The way we handle upgrades from older versions (version X) to newer ones
that have breaking schema changes (version Y) is as follows:
1) export all data from version X - the result will be a (potentially
large) JSON file - "version X" will be included in the meta-data for
this export file)
2) install version Y (new instances, new+empty DB instance)
3) import the file from step #1 into version Y
4) profit!
The important point here is that step #3 will automatically detect that
it is importing an older file and will "upgrade" the data to the latest
version, if necessary.
This approach allows us to support the following:
- Upgrade from arbitrary older version of apiman to an arbitrary newer
version
- Upgrade apiman from one storage mechanism to another (e.g. switch from
mysql to postgresql, or even switch from mysql to elasticsearch)

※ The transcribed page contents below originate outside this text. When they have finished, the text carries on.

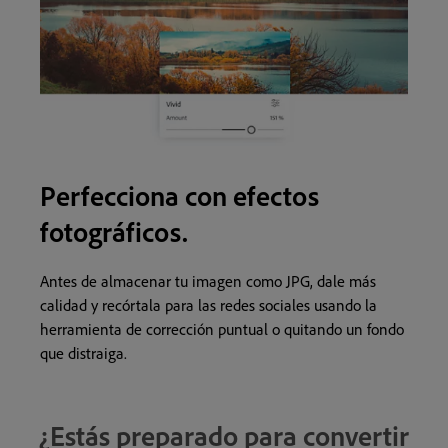
Perfecciona con efectos
fotográficos.
Antes de almacenar tu imagen como JPG, dale más
calidad y recórtala para las redes sociales usando la
herramienta de corrección puntual o quitando un fondo
que distraiga.
¿Estás preparado para convertir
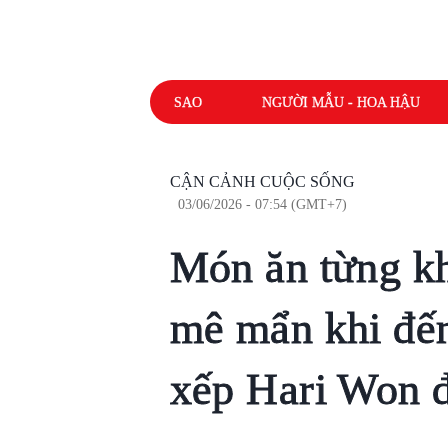
SAO
NGƯỜI MẪU - HOA HẬU
CẬN CẢNH CUỘC SỐNG
03/06/2026 - 07:54 (GMT+7)
Món ăn từng k
mê mẩn khi đế
xếp Hari Won 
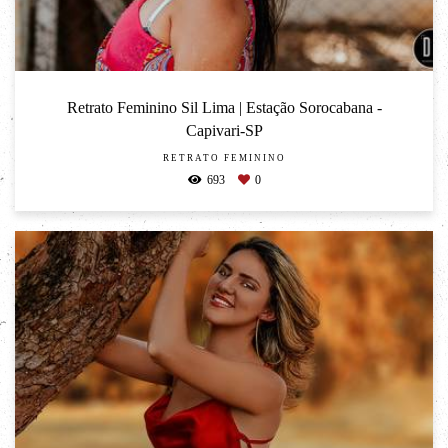
Retrato Feminino Sil Lima | Estação Sorocabana -
Capivari-SP
RETRATO FEMININO
693
0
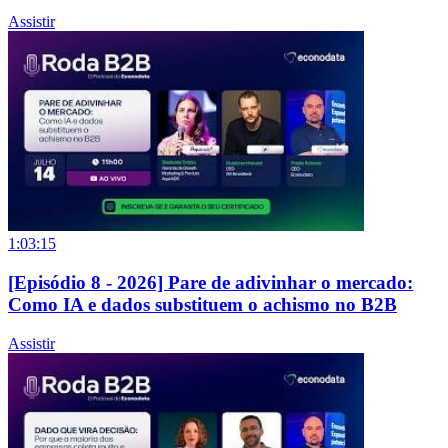
Assistir
1:03:15
[Episódio 8 - 2026] Pare de adivinhar o mercado:
Como IA e dados substituem o achismo no B2B
Assistir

- Automatic, periodic backup of all relevant data for later restoration
It's worth noting that metrics information is currently not included in
this process - we'll need a solution to that in the future. The current
assumption is that the metrics data is stored in elasticsearch in a
format that will not change soon...
Of course, this isn't a good story for a cluster of nodes that require
rolling updates. Clearly to support that we would need to prevent any
breaking DB schema changes so...
...to answer your other question - I don't anticipate any *breaking*
changes to the schema in the foreseeable future. But as you say, I
can't guarantee it. :) I would expect any schema changes to be
additive (new tables or columns).
That said, we will not likely be providing DDL patch scripts in
community - so any in-place DB upgrades will be more manual than you
might like (e.g. diff the full DDLs to create your own patch script).
-Eric
On 6/7/2016 1:44 PM, Christopher Stolte wrote:
Hi Eric,
Thanks for your response. In the event of a schema change, would your
team be providing anything in the way of migration/validation scripts or
tools? I assume it would be mentioned in the release notes, right? I
know you can't predict the future, but could you characterize the
frequency of such changes at this point? (i.e. known schema changes
coming soon and often / probably something in the next 6 months /
unlikely to rare...)
Thanks,
Chris
------------------------------------------------------------------------
*From:* Eric Wittmann <eric.wittmann(a)redhat.com>
*Sent:* Monday, June 6, 2016 3:02:48 PM
*To:* Christopher Stolte; apiman-user(a)lists.jboss.org
*Subject:* Re: [Apiman-user] APIMAN, clustering, and versioning
Hi Chris. Thanks for the question.
Some responses below:
On 6/3/2016 1:02 PM, Christopher Stolte wrote:
> Our team is hoping to use Apiman in a production environment that
> includes a load-balanced cluster of Apiman gateway instances. Those
> instances would share Elasticsearch storage for metrics etc., as per
> this architecture summary:
Note that if you simply have multiple instances of the gateway running,
all pointed to the same ES storage, you do not need those gateway
instances to be "clustered". It's a subtle point, but it might be
important. Note that this point may change in the future as we create
better implementations of certain components (like rate limiting).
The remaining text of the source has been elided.